Modular Neural Image Signal Processing
Mahmoud Afifi, Zhongling Wang, Ran Zhang, and Michael S. Brown

TL;DR
This paper introduces a modular neural image signal processing framework that enhances control, scalability, and generalization in image rendering, enabling diverse editing and style adaptation with high-quality results.
Contribution
It proposes a fully learning-based, modular neural ISP design that improves flexibility, scalability, and generalization over prior neural ISP methods.
Findings
Achieves high rendering accuracy and quality.
Supports diverse editing operations and styles.
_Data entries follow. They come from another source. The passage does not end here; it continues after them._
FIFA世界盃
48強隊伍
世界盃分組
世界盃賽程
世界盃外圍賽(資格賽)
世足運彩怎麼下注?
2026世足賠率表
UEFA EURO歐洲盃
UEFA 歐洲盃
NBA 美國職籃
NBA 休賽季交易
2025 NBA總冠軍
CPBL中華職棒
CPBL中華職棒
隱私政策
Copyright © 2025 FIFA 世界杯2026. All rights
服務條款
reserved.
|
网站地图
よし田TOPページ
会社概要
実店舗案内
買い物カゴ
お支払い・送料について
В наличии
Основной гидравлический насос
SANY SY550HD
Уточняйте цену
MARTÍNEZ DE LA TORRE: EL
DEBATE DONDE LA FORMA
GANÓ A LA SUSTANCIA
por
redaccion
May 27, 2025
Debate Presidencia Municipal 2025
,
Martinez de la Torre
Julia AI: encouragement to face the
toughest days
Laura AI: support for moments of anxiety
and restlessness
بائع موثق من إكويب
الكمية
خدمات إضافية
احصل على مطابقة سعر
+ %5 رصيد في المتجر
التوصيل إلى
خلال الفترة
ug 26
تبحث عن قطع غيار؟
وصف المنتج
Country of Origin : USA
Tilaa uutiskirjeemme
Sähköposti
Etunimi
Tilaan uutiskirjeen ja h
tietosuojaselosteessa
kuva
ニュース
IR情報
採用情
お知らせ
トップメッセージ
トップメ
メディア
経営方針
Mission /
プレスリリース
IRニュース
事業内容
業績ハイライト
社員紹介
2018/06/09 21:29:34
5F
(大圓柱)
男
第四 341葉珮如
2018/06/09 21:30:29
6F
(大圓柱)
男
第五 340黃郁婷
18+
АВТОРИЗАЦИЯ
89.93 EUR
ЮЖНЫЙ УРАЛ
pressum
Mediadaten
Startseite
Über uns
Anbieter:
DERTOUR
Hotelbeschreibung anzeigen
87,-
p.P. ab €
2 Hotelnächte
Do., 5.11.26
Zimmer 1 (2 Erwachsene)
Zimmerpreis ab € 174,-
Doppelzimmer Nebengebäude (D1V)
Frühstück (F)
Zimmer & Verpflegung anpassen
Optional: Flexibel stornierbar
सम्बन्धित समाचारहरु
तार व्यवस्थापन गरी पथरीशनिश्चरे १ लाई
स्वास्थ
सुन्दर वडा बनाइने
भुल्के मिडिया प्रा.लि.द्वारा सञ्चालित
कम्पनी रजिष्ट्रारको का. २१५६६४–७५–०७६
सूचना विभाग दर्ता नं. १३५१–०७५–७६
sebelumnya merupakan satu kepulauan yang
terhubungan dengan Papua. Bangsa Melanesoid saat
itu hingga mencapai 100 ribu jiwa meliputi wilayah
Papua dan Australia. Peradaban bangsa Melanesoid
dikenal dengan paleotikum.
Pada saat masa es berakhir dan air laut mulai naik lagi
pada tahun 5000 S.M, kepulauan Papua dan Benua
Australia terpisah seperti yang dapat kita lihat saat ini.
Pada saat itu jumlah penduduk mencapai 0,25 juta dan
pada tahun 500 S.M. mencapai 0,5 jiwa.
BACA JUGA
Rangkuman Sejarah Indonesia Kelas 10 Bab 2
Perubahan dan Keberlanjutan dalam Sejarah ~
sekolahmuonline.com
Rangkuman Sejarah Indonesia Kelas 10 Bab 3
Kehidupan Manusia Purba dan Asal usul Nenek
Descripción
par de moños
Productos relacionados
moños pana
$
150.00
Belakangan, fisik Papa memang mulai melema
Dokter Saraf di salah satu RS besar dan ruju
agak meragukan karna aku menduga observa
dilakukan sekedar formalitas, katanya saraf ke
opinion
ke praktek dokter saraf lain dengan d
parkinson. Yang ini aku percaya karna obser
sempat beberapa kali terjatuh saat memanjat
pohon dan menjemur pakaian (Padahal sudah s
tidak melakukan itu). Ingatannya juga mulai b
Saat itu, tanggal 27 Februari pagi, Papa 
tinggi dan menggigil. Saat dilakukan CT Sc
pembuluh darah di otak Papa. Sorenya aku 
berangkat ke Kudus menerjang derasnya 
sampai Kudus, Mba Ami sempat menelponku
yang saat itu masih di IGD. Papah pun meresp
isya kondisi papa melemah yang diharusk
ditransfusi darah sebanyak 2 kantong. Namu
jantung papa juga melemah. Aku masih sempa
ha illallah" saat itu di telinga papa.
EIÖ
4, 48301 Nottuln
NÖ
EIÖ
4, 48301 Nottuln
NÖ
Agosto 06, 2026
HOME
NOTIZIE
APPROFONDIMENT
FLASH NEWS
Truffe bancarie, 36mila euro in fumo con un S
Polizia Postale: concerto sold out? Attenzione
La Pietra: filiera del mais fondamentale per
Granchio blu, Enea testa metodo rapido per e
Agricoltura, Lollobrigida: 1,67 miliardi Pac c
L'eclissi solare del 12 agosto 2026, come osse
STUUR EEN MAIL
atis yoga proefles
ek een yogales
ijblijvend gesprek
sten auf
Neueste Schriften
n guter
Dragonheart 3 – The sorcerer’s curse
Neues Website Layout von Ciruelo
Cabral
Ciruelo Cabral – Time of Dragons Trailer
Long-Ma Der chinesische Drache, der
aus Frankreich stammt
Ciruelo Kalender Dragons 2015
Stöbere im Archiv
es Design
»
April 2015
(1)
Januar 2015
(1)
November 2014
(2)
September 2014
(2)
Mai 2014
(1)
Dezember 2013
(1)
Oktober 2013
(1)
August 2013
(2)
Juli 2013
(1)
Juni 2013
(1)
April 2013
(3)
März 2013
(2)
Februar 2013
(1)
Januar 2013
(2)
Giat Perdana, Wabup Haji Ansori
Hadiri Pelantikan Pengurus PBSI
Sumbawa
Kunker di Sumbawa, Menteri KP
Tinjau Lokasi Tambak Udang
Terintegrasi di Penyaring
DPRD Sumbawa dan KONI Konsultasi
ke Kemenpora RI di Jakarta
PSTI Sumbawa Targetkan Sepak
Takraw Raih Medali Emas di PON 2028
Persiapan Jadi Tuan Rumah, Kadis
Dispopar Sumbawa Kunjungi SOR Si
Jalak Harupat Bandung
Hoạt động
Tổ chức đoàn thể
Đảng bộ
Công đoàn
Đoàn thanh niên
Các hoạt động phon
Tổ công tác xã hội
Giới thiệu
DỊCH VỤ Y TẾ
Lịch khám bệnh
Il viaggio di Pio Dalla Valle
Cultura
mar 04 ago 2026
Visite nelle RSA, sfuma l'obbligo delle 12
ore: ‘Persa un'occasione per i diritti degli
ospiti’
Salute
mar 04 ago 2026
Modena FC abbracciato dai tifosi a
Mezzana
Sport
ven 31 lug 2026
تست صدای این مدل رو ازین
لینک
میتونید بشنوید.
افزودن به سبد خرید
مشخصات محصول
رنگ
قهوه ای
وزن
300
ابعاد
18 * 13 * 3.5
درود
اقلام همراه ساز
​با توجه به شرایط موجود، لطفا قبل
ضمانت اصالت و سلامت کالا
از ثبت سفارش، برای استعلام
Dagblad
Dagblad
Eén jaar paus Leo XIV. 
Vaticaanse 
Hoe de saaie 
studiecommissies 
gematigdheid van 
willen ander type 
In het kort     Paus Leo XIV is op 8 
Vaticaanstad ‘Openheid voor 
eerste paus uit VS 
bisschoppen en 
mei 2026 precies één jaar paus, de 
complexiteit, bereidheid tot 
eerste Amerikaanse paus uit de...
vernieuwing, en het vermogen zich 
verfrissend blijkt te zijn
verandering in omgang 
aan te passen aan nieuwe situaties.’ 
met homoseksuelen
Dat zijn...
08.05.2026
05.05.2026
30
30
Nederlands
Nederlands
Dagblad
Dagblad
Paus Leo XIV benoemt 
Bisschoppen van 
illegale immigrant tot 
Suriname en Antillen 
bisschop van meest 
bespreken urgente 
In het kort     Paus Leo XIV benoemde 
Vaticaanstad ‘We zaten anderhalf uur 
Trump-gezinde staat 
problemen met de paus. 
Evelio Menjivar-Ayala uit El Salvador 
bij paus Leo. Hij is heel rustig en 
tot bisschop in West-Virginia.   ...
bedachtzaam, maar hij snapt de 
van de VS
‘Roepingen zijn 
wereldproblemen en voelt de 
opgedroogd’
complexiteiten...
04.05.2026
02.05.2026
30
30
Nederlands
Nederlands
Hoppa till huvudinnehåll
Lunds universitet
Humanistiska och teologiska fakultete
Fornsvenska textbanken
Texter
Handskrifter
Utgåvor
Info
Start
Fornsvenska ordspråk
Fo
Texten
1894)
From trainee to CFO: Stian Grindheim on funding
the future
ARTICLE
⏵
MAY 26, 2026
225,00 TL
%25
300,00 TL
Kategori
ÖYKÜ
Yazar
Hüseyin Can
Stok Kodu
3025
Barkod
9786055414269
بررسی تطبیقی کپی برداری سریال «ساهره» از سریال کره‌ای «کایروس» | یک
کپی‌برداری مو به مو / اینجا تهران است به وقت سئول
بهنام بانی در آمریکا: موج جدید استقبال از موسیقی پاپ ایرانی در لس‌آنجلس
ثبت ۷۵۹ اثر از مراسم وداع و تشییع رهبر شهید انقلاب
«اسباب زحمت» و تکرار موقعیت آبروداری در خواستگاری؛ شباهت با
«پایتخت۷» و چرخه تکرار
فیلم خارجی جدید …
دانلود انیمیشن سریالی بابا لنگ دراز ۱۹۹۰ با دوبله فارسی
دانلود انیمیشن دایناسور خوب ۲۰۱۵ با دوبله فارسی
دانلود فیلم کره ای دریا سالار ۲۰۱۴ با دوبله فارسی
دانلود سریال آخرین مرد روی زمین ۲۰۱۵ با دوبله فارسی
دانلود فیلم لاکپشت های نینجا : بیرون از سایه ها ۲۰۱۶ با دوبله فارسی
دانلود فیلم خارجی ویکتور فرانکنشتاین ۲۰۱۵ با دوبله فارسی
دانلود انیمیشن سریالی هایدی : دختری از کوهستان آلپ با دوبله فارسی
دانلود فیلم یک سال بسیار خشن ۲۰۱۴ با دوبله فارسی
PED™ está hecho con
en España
Maintains moderate model size with competitive results.
Abstract
This paper presents a modular neural image signal processing (ISP) framework that processes raw inputs and renders high-quality display-referred images. Unlike prior neural ISP designs, our method introduces a high degree of modularity, providing full control over multiple intermediate stages of the rendering process.~This modular design not only achieves high rendering accuracy but also improves scalability, debuggability, generalization to unseen cameras, and flexibility to match different user-preference styles. To demonstrate the advantages of this design, we built a user-interactive photo-editing tool that leverages our neural ISP to support diverse editing operations and picture styles. The tool is carefully engineered to take advantage of the high-quality rendering of our neural ISP and to enable unlimited post-editable re-rendering. Our method is a fully learning-based framework…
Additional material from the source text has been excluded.